After what seemed like a million, bajillion years, we finally reached the dirt road. I was very familiar with the road because I’d gone back on it last year several times to run in my friends Michelle, then Tony, then Ryan and Derek (just before they did the sweetest double heel click finish line photo ever known to man!) I did not feel like a heel click, but it did make me emotional thinking of my friends and I missed them all and was eager to get done with the race and be with everyone again. I knew the road was about 3/4 of a mile (and this of course was the same road we’d started the race on a million hours ago) and when we got close enough to hear the buzz of the generators, I started to stumble faster, tugging my blanket closer to keep out the freezing cold as I started to run again. And, then we rounded the corner and the people who were amazingly still up at 1:15 am clapped and cheered for me. Day had caught up and passed me in the final section, so they were welcoming in the last runner — who had been among the first to jump on the course at 4 am the day before. The first shall be last was my story. And as I approached the finish line, tears just came spilling down my tired, frozen cheeks. All I wanted to do was stop. To lay down. To be done! And, then I was.

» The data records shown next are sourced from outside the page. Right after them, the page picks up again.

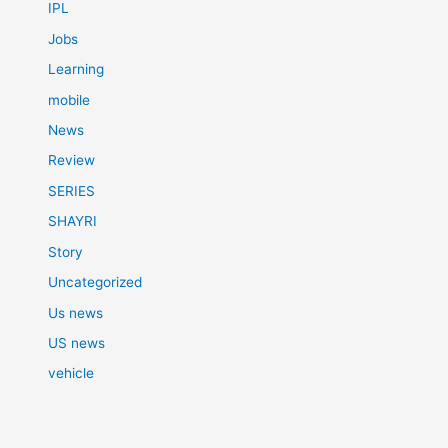
IPL
Jobs
Learning
mobile
News
Review
SERIES
SHAYRI
Story
Uncategorized
Us news
US news
vehicle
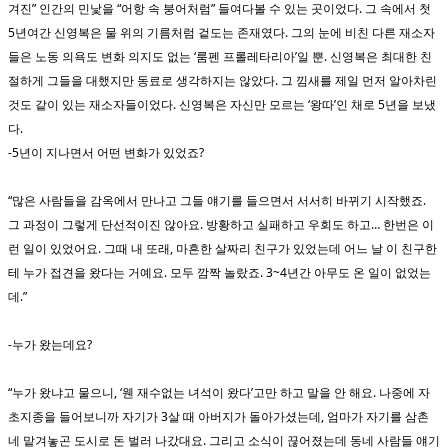
겨진” 인간의 민낯을 “어항 속 붕어처럼” 들여다볼 수 있는 곳이었다. 그 속에서 첫
5년여간 신영복은 물 위의 기름처럼 겉도는 존재였다. 그의 눈에 비친 다른 재소자
들은 노동 의욕도 변화 의지도 없는 ‘룸펜 프롤레타리아’일 뿐. 신영복은 최대한 친
절하게 그들을 대했지만 동료로 생각하지는 않았다. 그 낌새를 제일 먼저 알아차린
것도 같이 있는 재소자들이었다. 신영복은 자신만 모르는 ‘왕따’인 채로 5년을 보냈
다.
-5년이 지나면서 어떤 변화가 있었죠?
“많은 사람들을 감옥에서 만나고 그들 얘기를 들으면서 서서히 바뀌기 시작했죠.
그 과정이 그렇게 단선적이진 않아요. 방황하고 실패하고 우회도 하고… 한번은 이
런 일이 있었어요. 그때 내 또래, 마흔한 살짜리 친구가 있었는데 어느 날 이 친구한
테 누가 접견을 왔다는 거예요. 모두 깜짝 놀랐죠. 3~4년간 아무도 온 일이 없었는
데.”
-누가 왔는데요?
“누가 왔냐고 물으니, ‘웬 재수없는 녀석이 왔다’고만 하고 말을 안 해요. 나중에 자
초지종을 들어보니까 자기가 3살 때 아버지가 돌아가셨는데, 엄마가 자기를 삼촌
네 맡겨놓곤 도시로 돈 벌러 나갔대요. 그리고 소식이 끊어졌는데 동네 사람들 얘기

My husband wrapped his strong arms around me and told me he was so proud of me and I just sobbed. Davina’s cute little son, Tanner handed me my amazing double horseshoe finisher prize (the absolute COOLEST finisher award I have ever owned!)
It had taken me 21 hours and 15 minutes to run the 100k about 3 hours later than I’d hoped to do. I had traveled over 68.5 miles. I was exhausted. I had done it! I asked my husband to help me get to the camper so I could get warm. As soon as I stumbled into the blazing heat, I was overwhelmed with gratitude that he’d gotten it toasty for me. And, there I was again, just as before, in the warm camper, but this time caked in mud and sweat and tears. I laid down on the bed and closed my eyes and forgot about the pain and the miles and slept the sleep of the righteous (as Dennis always says to us after a race we’ve finished!)